WRTII, Part 1: Riding the Waves

The next three posts will tell the tale of my recent West Coast adventure, as detailed in this introductory post.

My wanderlust is calling, and I’m ready to answer. I spend my Friday at work chomping at the bit. I was supposed to have a meeting halfway between Duluth and Minneapolis today and bought plane tickets accordingly, but alas, the meeting was canceled, so I’m stuck in the office, watching the clock. I drive down to Minneapolis late in the afternoon, and meet a big group of old friends for dinner and games. After a leisurely Saturday morning, I head for the airport and make the four-hour journey to San Francisco, where I will spend a weekend in the company of my cousin. I visited him on my road trip two summers ago, and this will be my only repeat destination on this trip, but as it’s a city that no brief weekend jaunt can do justice, it’s a welcome return.

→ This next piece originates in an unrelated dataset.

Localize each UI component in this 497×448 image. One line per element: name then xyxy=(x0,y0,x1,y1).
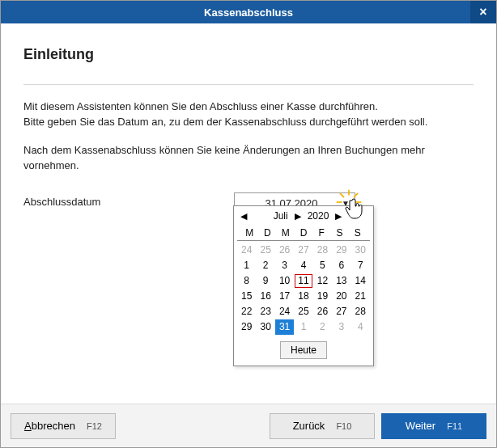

My cousin collects me from the airport and we jump right in with a swift tour of a few sites around the city that one won’t find in a guidebook. First, a tree swing with a stellar view of Billy Goat Hill; alas, this time around, the guerrilla swing-hangers lost their war with the Parks Department, and it has been cut down, spoiling the fun. Next, a concrete slide in a vacant lot on a hillside, complete with cardboard to scoot down the slope, the brainchild of a neighborhood kid some decades before. Finally, a labyrinth at Lands End laid out in stones in the model of the one in the Chartres cathedral, which we meander through in full. San Francisco is a complete adult playground; even, we lament, as the city prices out most young families.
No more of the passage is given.